Robert Spano settles into the opening movement ("The Sea and Sinbads Ship") slowly, almost languidly. It almost feels as though Sinbad is stuck in the Sargasso Sea. But the performance never drags to a complete stop -- it has just enough momentum to keep you listening, never reaching for the remote. But when they reach the second movement ("The Tale Of The Kalendar Prince"), Spano and the ASO convey a depth and passion that eluded them in the opening movement. Spano and the orchestra then build on that foundation to produce a stunning climax to the movement. The shame is, they didn't maintain that impassioned level throughout the balance of the disc. While the rest is acceptably good, its not going to render any other versions you may already own obsolete.
The sound, however, is another story. Once again, Telarc uses the DSD recording process to it fullest advantage. The soundstage spreads out before you, wide and deep. Each soloist stands out from the rest of the orchestra -- properly, as a soloist who is a part of a larger ensemble, and not a larger-than-life musician in front of a toy orchestra. There is nice instrumental separation, and the dynamic contrasts are excellent.
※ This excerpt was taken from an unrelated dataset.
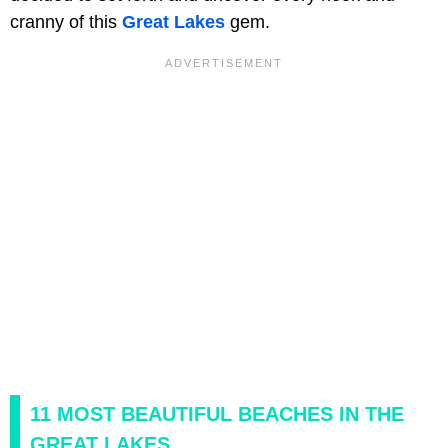
cranny of this
Great Lakes
gem.
11 MOST BEAUTIFUL BEACHES IN THE
GREAT LAKES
My only complaint is that Telarc plans to use this DSD recording to release a multichannel surround sound SACD disc -- feh.
On this recording of Scheherazade, Telarc has brought lovers of this composition an excellent recording -- one that comes as close to the quality boundaries of standard CD as is possible today. As to whether or not Spano's interpretation suits you, well, that will be up to you to decide. While it does not surpass Reiners RCA (but then, what does?), it does hold its own with any of the more recent issues.